A chicken and biscuit casserole is made by taking shredded cooked chicken and combining it with seasonings, a sauce and vegetables. Cover the mixture with a biscuit crust, and bake in the oven for 40 minutes or until the biscuits are cooked.
In a skillet, melt 1/4 cup of butter over medium heat. Sauté two cloves of minced garlic and 1/2 cup each of chopped celery, carrots and onion until tender. Mix in 1/2 cup of flour, 2 teaspoons of white sugar, 1 teaspoon each of salt and dried basil and 1/2 teaspoon of pepper. Stir in 4 cups of chicken broth, and bring the mixture to a boil. Stirring constantly, boil one minute, and then reduce heat. Add in one 10-ounce can of peas and 4 cups of diced or shredded cooked chicken, and transfer the mixture to a baking dish.

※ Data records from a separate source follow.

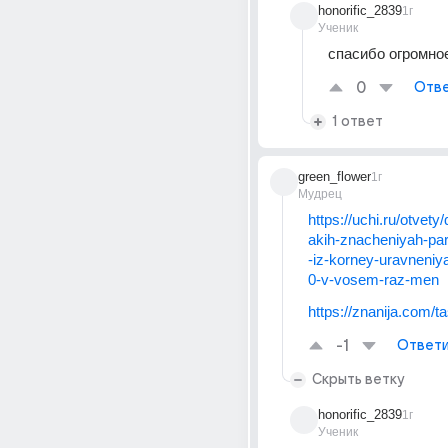
honorific_2839
1г
Ученик
спасибо огромное 
0
Отве
1 ответ
green_flower
1г
Мудрец
https://uchi.ru/otvety
akih-znacheniyah-pa
-iz-korney-uravneniy
0-v-vosem-raz-men
https://znanija.com/
-1
Ответи
Скрыть ветку
honorific_2839
1г
Ученик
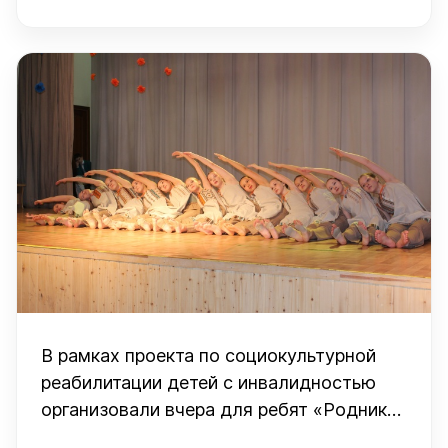
Успенке
В рамках проекта по социокультурной
реабилитации детей с инвалидностью
организовали вчера для ребят «Родника»
и их родителей концертную программу с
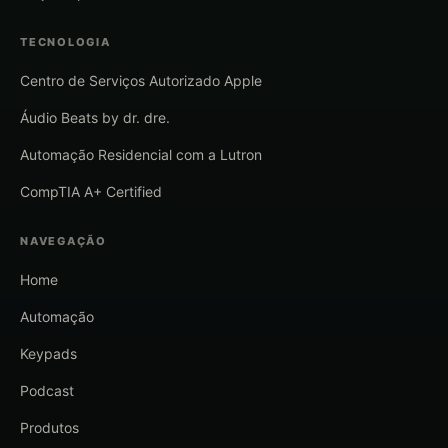
TECNOLOGIA
Centro de Serviços Autorizado Apple
Áudio Beats by dr. dre.
Automação Residencial com a Lutron
CompTIA A+ Certified
NAVEGAÇÃO
Home
Automação
Keypads
Podcast
Produtos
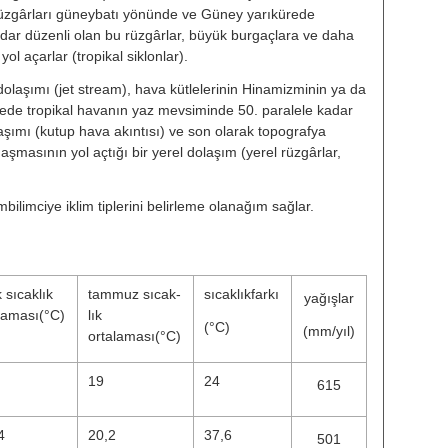
̈zgârları güneybatı yö­nünde ve Güney yarıkürede
ar dü­zenli olan bu rüzgârlar, büyük bur­gaçlara ve daha
l açarlar (tropi­kal siklonlar).
dolaşımı (jet stream), hava kütleleri­nin Hinamizminin ya da
kürede tropikal havanın yaz mevsiminde 50. paralele kadar
aşımı (kutup hava akıntısı) ve son olarak topografya
masının yol açtığı bir yerel dolaşım (yerel rüzgâr­lar,
­limbilimciye iklim tiplerini belirleme olanağım sağlar.
 sıcaklık
tammuz sıcak­
sıcaklıkfarkı
yağışlar
laması(°C)
lık
(°C)
(mm/yıl)
ortalaması(°C)
19
24
615
4
20,2
37,6
501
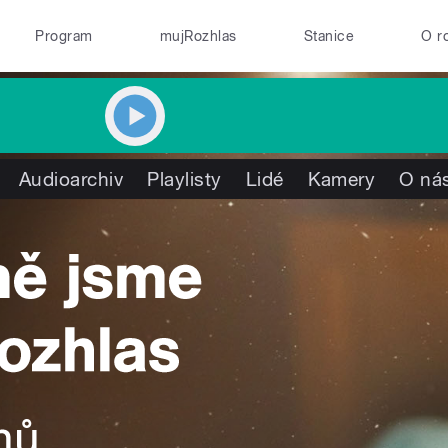
Program
mujRozhlas
Stanice
O r
Audioarchiv
Playlisty
Lidé
Kamery
O ná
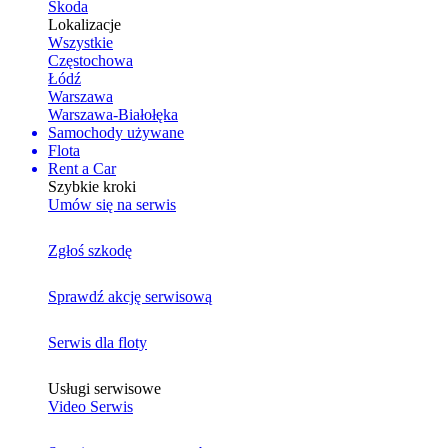
Skoda
Lokalizacje
Wszystkie
Częstochowa
Łódź
Warszawa
Warszawa-Białołęka
Samochody używane
Flota
Rent a Car
Szybkie kroki
Umów się na serwis
Zgłoś szkodę
Sprawdź akcję serwisową
Serwis dla floty
Usługi serwisowe
Video Serwis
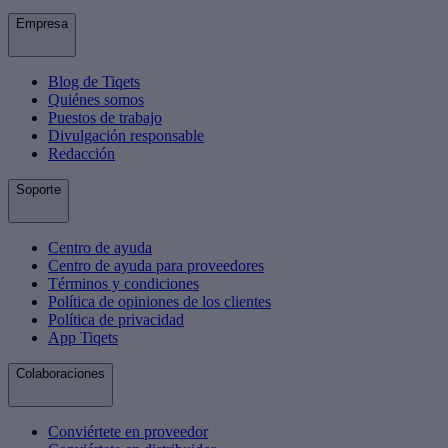
Empresa
Blog de Tiqets
Quiénes somos
Puestos de trabajo
Divulgación responsable
Redacción
Soporte
Centro de ayuda
Centro de ayuda para proveedores
Términos y condiciones
Política de opiniones de los clientes
Política de privacidad
App Tiqets
Colaboraciones
Conviértete en proveedor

In a medium bowl, combine 2 cups of buttermilk baking mix with 2 teaspoons of dried basil and 2/3 cup of milk. Stir the mixture until a soft dough forms, and create six to eight balls. Flatten each ball of dough, and place on top of the chicken mixture in the baking pan. Bake at 350 degrees Fahrenheit for 30 minutes. Cover with foil, and bake for an additional 10 minutes. Serve hot.